Eaglewood Energy Inc.

December 17, 2010 10:03 ET

Eaglewood Energy Inc. Announces Closing of Offering

CALGARY, ALBERTA--(Marketwire - Dec. 17, 2010) - Eaglewood Energy Inc. ("Eaglewood" or the "Corporation") (TSX VENTURE:EWD) is pleased to announce that it has closed its previously announced short form prospectus offering (the "Offering") raising gross proceeds of $10,125,000. The Offering was lead by FirstEnergy Capital Corp., and included a syndicate of underwriters consisting of Cormark Securities Inc., Macquarie Capital Markets Canada Ltd. and Paradigm Capital Inc. (collectively, the "Underwriters"). A total of 13,500,000 common shares of the Corporation were issued at a price of $0.75 per common share.
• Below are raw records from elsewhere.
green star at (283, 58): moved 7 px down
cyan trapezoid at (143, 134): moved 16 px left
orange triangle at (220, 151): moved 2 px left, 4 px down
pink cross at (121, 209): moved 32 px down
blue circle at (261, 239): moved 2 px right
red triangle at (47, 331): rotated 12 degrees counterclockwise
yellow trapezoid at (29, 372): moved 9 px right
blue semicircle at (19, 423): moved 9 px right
The proceeds of the Offering are expected to be used for the location, drilling and demobilization costs in the Corporation's PPL 259 program in furtherance of its exploration and development plans.

Cautionary Note Regarding Forward-Looking Statements

Certain statements contained herein constitute forward-looking statements, including statements concerning the anticipated use of proceeds. We believe the expectations reflected in those forward-looking statements are reasonable but no assurance can be given that the expectations will prove to be correct and such forward-looking statements included herein should not be unduly relied upon. The forward-looking statements included in this press release are made as of the date of this press release and Eaglewood disclaims any intention or obligation to update or revise any forward-looking statements, whether as a result of new information, future events or otherwise, except as expressly required by applicable securities legislation.
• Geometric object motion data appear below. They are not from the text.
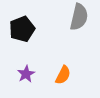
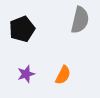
gray semicircle: moved 1 px right, 3 px down
purple star: rotated 12 degrees clockwise
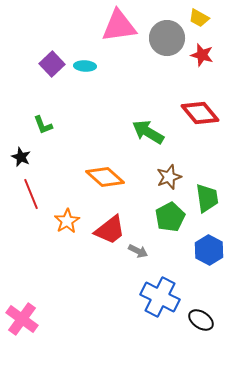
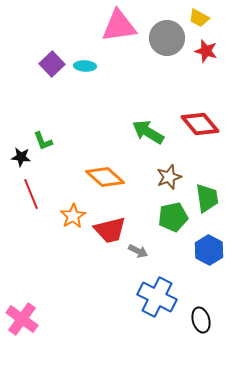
red star: moved 4 px right, 4 px up
red diamond: moved 11 px down
green L-shape: moved 16 px down
black star: rotated 18 degrees counterclockwise
green pentagon: moved 3 px right; rotated 16 degrees clockwise
orange star: moved 6 px right, 5 px up
red trapezoid: rotated 24 degrees clockwise
blue cross: moved 3 px left
black ellipse: rotated 40 degrees clockwise
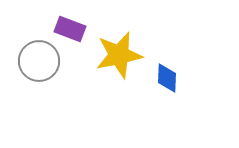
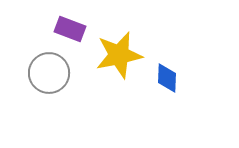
gray circle: moved 10 px right, 12 px down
The securities offered have not been and will not be registered under the United States Securities Act of 1933, as amended, and may not be offered or sold in the United States absent registration or applicable exemption from the registration requirement. This media release shall not constitute an offer to sell or the solicitation of an offer to buy, nor shall there by any sale of the securities in any jurisdiction in which such offer, solicitation or sale would be unlawful.

NEITHER THE TSX VENTURE EXCHANGE NOR ITS REGULATION SERVICES PROVIDER (AS THAT TERM IS DEFINED IN THE POLICIES OF THE TSX VENTURE EXCHANGE) ACCEPTS RESPONSIBILITY FOR THE ADEQUACY OR ACCURACY OF THIS RELEASE.